Here are three important realities every service staff needs to embrace today:
1. Customers bring the same set of basic questions with them to the service drive that they always have.
2. Customers have a different set of expectations of what makes up service satisfaction than they did even five years ago.
3. With retention as the true measurement of success, the dealership that understands realities one and two and adjusts its culture to meet their customers’ needs and expectations will continue to win repeat business.
It is most important that senior management and service staff accept these realities. Then, together, they can plot changes in how the dealership is going to deliver exceptional service.
This measurement is not CSI rankings, though that is still important. Instead, the vital metric is the percentage of service customers that convert to repeat service customers and vehicle buyers.

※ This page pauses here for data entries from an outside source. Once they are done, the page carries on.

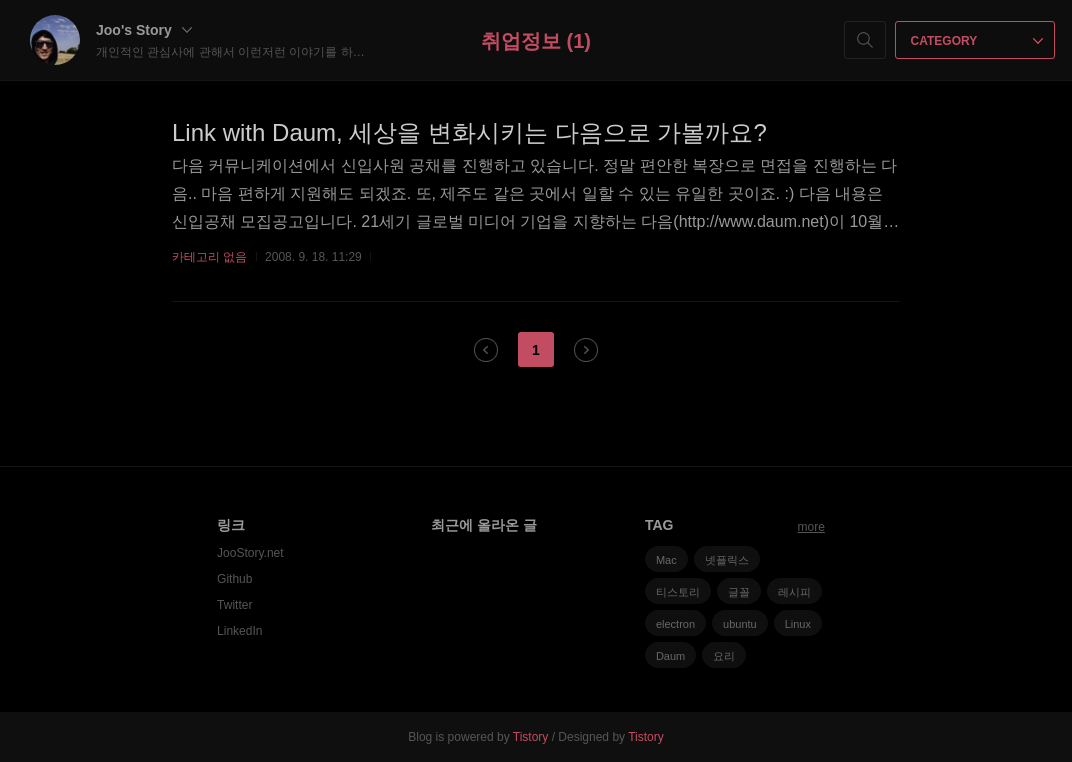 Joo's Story (144, 30)
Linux (798, 624)
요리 (724, 656)
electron (675, 624)
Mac (666, 560)
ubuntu (740, 624)
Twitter (234, 605)
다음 (586, 350)
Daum (670, 656)
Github (234, 579)
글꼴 (739, 592)
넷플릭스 (727, 560)
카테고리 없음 (209, 257)
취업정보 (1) (536, 41)
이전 (486, 350)
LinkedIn (239, 631)
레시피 (794, 592)
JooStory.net (250, 553)
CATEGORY (977, 41)
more (811, 527)
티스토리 (678, 592) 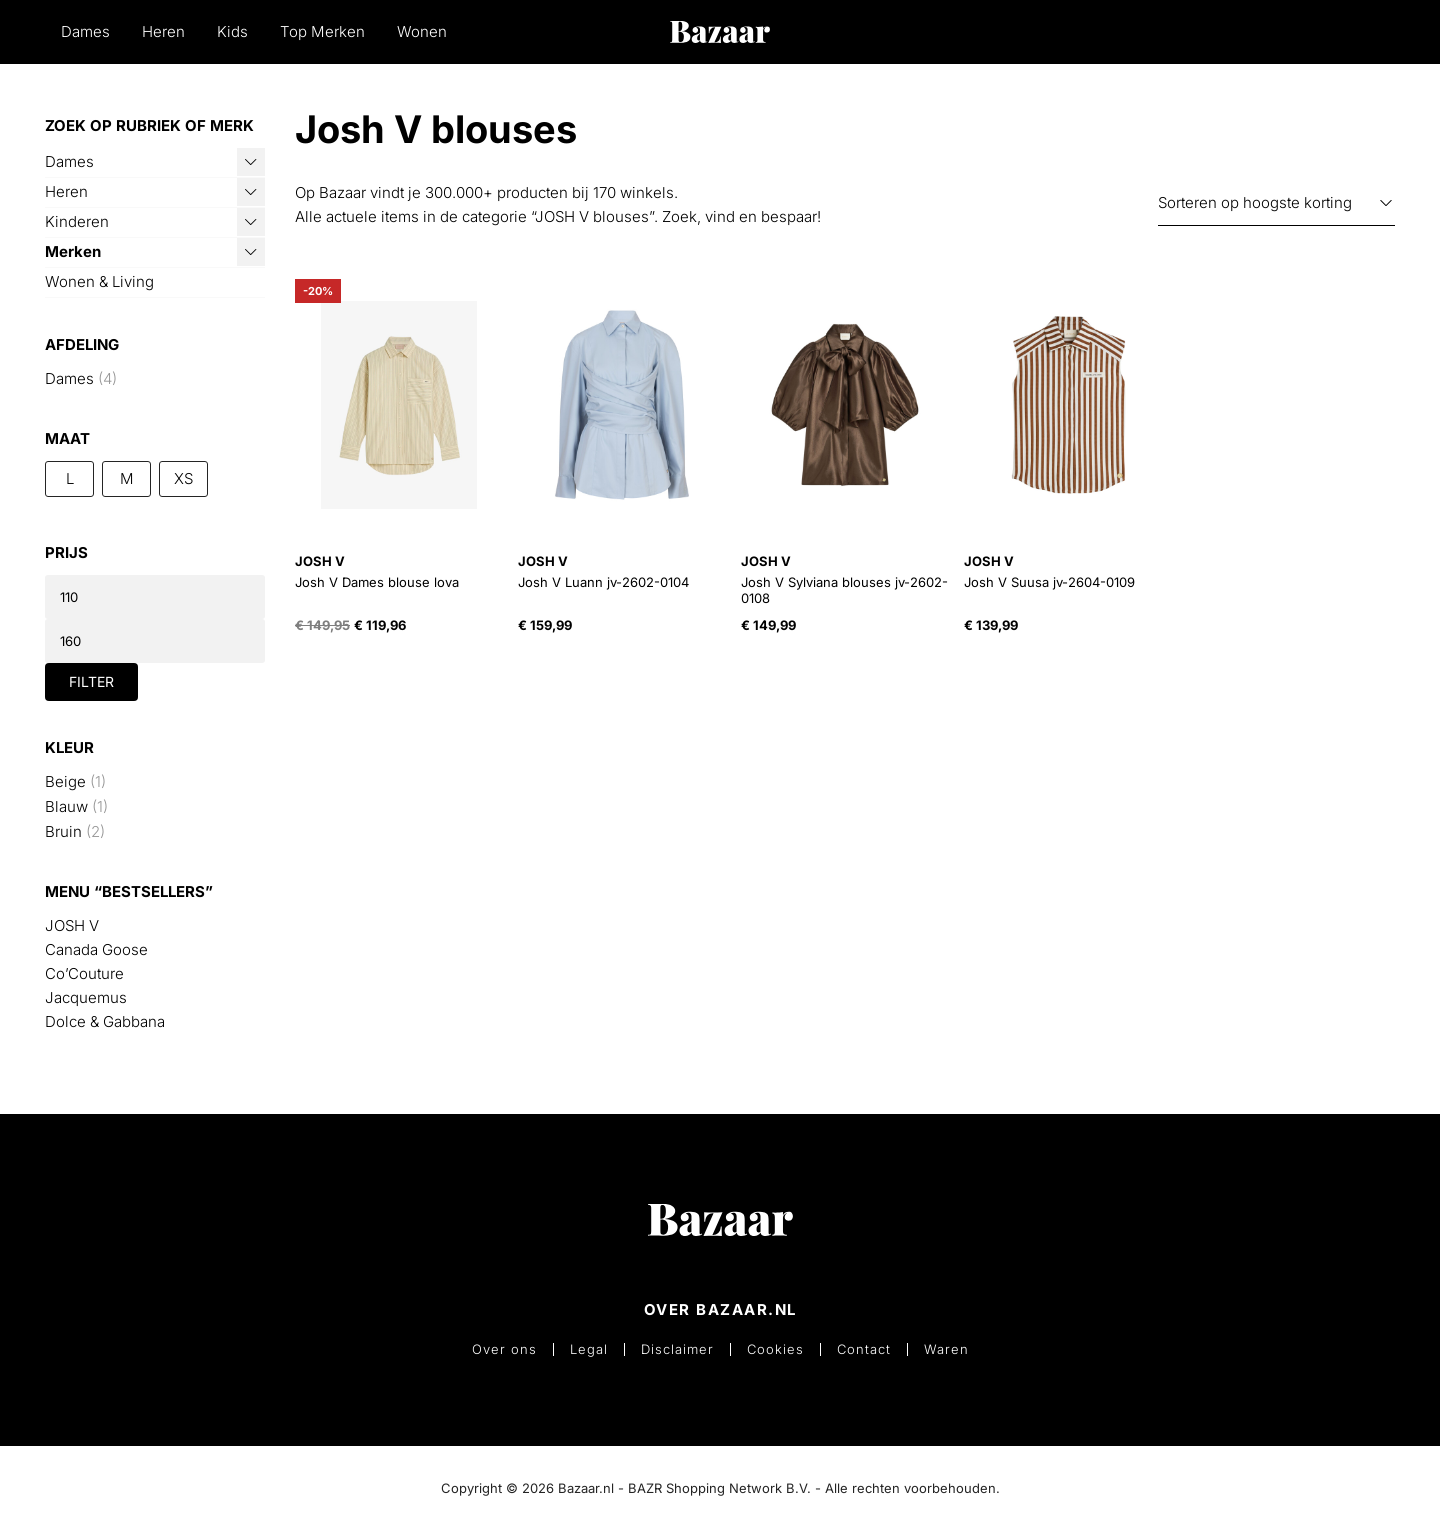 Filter (91, 681)
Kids (232, 31)
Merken (73, 251)
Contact (864, 1349)
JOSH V (72, 925)
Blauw (66, 806)
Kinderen (77, 221)
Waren (946, 1349)
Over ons (504, 1349)
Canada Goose (96, 949)
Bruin (63, 831)
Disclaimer (677, 1349)
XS (183, 478)
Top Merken (322, 31)
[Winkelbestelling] (1276, 203)
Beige (65, 781)
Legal (589, 1349)
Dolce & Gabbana (105, 1021)
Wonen (422, 31)
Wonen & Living (99, 281)
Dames (85, 31)
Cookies (775, 1349)
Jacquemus (86, 997)
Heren (163, 31)
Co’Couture (84, 973) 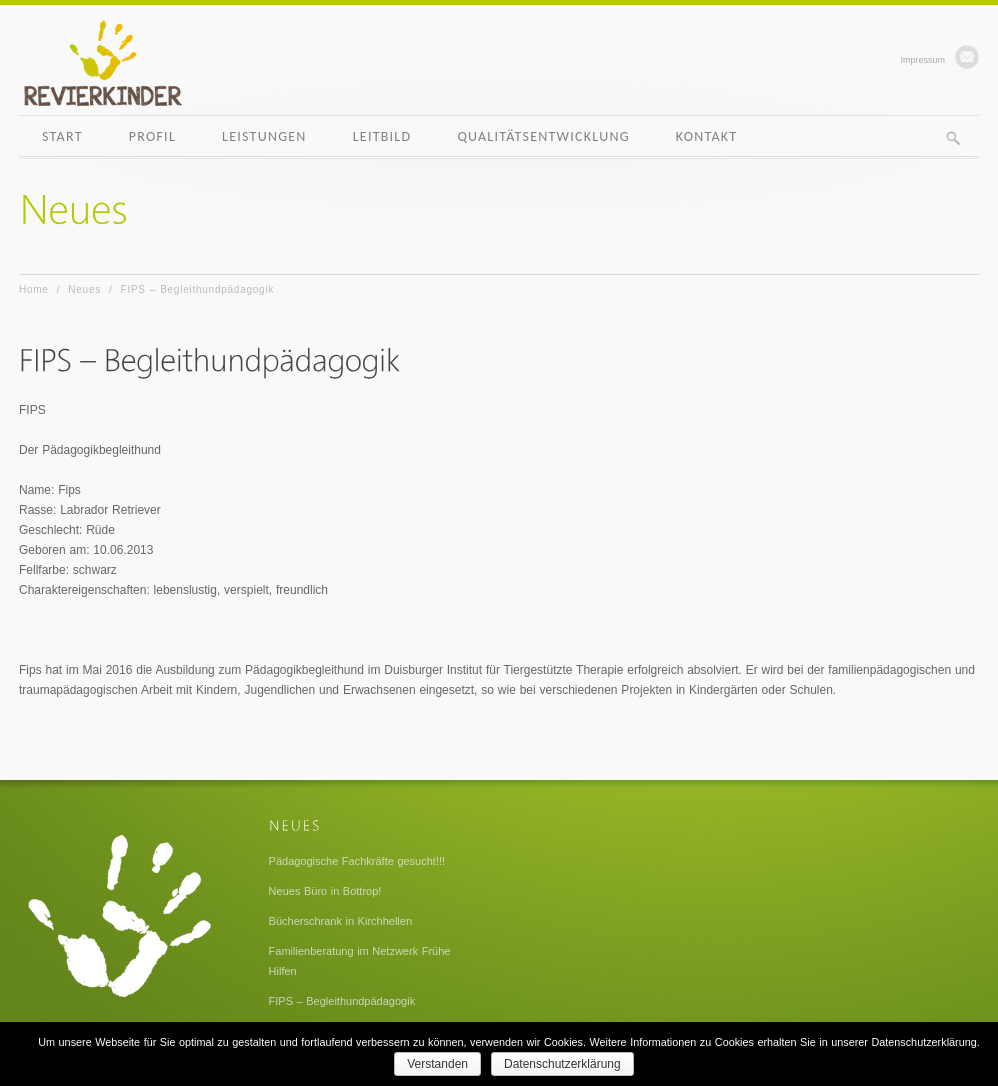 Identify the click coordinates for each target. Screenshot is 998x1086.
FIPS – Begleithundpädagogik (342, 1001)
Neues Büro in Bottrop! (325, 891)
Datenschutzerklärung (562, 1064)
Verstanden (437, 1064)
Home (34, 289)
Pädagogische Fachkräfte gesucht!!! (357, 861)
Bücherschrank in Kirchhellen (340, 921)
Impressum (922, 60)
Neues (84, 289) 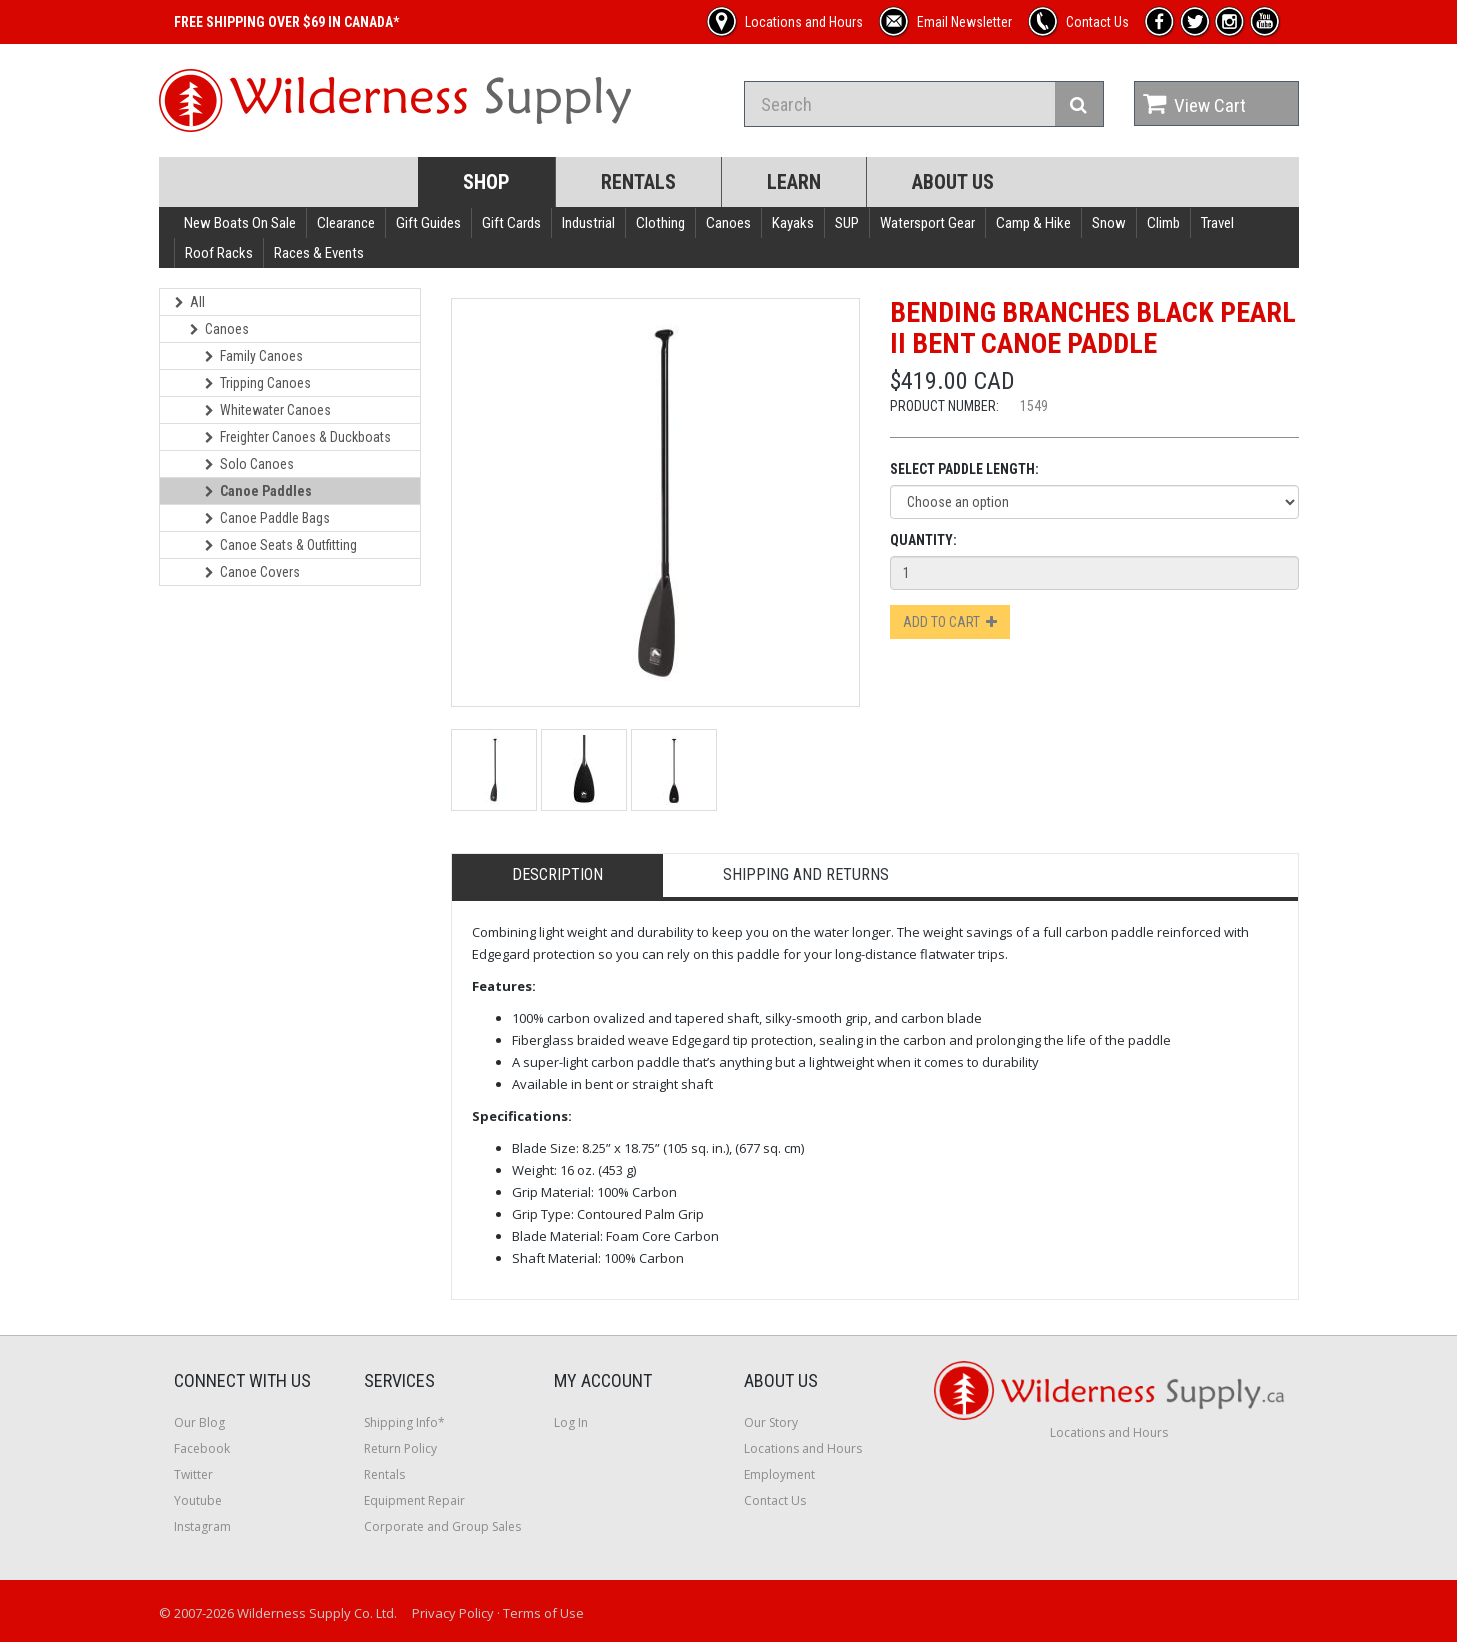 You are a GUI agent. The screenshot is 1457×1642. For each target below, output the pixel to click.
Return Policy (400, 1448)
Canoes (728, 223)
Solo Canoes (249, 464)
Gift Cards (511, 223)
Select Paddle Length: (964, 469)
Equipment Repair (414, 1500)
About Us (953, 182)
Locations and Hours (803, 1448)
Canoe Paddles (258, 491)
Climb (1163, 223)
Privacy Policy (453, 1613)
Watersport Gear (927, 223)
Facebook (202, 1448)
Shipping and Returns (806, 874)
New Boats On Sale (240, 223)
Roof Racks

This is the true measurement of success – retention and loyalty having stickiness and measurable value.
The average customer will buy 10 vehicles over a lifetime. If those units were purchased from the same dealership where serviced, that would represent $500,000 in revenue over the customer’s lifetime.
Toyota has said that 82% of its dealers’ customers who service with the dealership will buy a car from them again.
Let’s talk transformation
Welcome to the convergence of culture and service efficiency. It is here that the modern service department delivers exceptional customer service, one of the most important trends facing retail businesses today.
“Customer Experience is a movement,” notes Forbes.com. “Strategy buffs will recall the age old principle that Culture drives Strategy which drives Structure. Customer experience is a catalyst of transformation.”
Today’s consumer demands a lot more than dealer service departments have typically offered. They want more control over the service process. They want clarity about the services their vehicle needs and why the advisor has recommended them. They want to know what these services are going to cost them. They want timely communications about the status of their visit. They want to spend as little time as possible with the process.
So let’s use what customers want today as a catalyst to transform the service department culture and processes.
W$W transformation
Service customers arrive in the drive with W$W in mind:
1. What do I need or what is wrong with my car?
2. How much is it going to co$t?
3. When can I get my car back?
If the dealership slips here, the likelihood is low that the meaningful service-to-service-to-sales ratio will improve. Service processes that break down here are the result of hands-off leadership, undisciplined practices, outdated methodologies and antiquated processes.
Here are three alternative ideas to deliver on customers’ W$W concerns:
- Match service and maintenance recommendations to what the owner’s manual states; customers trust it.
- Establish a consistent price schedule and strategy and enforce it so all staff to adhere to it; publish it and make it easily accessible to customers online and in the drive.
- Commit to service follow up and delivery times; always call the customer if outcomes will be different.
Accountability transformation
When staff isn’t sure what’s expected of them in these areas, they make up their own standards. Instead, management should define what exceptional service delivery success looks like.
For instance, establish the expectation that ABC Dealership advisors will immediately acknowledge customers who arrive in the drive. Define what is meant by “immediately.” Establish the expectation for next steps. Thus, the manager’s expectation is that every customer coming in for an oil change will be educated about and then offered factory-recommended services. Goals like this are directive and specific.
Daily goals will help set expectations and give staff and management a yardstick for measuring and accounting for success. Consider these:
- Technician Goals: These should include daily flag hour goals, and possibly meaningful inspection up-sell. Meaningful upsell would include findings like leaks, loose tie rods and the like. Tire wear, 30,000-mile services and other recommendations are service drive goals, not technician goals.
- Advisor Goals: These include flag hours sold per day. They might also include meaningful up-sell products, such as tires, wiper blades, batteries, etc. Goal should also consider close ratios or opportunity versus sales. An 80 percent close rate should not include flushes, but meaningful product penetration – number of tires sold per RO or number of wiper blades per RO.
- Management Goals: These should include daily 15-minute meetings for advisors and managers that focus strictly on service excellence skills. Such sessions will help staff create consistency and integrity with customers. Role-play helps staff learn how to conduct more complete walk-arounds, introduce factory-recommended services, and address safety-related recommendations to protect the consumer’s well-being.
Process transformation
Most dealerships can improve their W$W delivery with a little hard work and staff reorientation. Fortunately, given human nature, technology has arrived that can help make these important processes consistent and automatic.
Today’s customers expect the dealership to offer these kinds of technological conveniences. “They not only recognize that things should be better – often, they know how it could be made better,” notes CRM Outsiders. “We’re reaching a point where an educated customer base has had its expectations raised because of its exposure to technology, to good processes and to the message that service is gaining in importance.”
For instance, consumer use of dealers’ online service appointment scheduling tools is increasing. According to statistics from Xtime, dealers who use web-based consumer convenience tools like online service menus and appointment scheduling report significantly better retention rates than dealers not offering such conveniences.
Today’s consumer culture is pressing upon dealership service efficiency. Reorientation to consumers’ all-important W$W concerns is a good first step toward meeting basic service expectations. The next step is to consider the use of new processes and technologies to deliver the control, convenience and efficiency today’s consumers demand.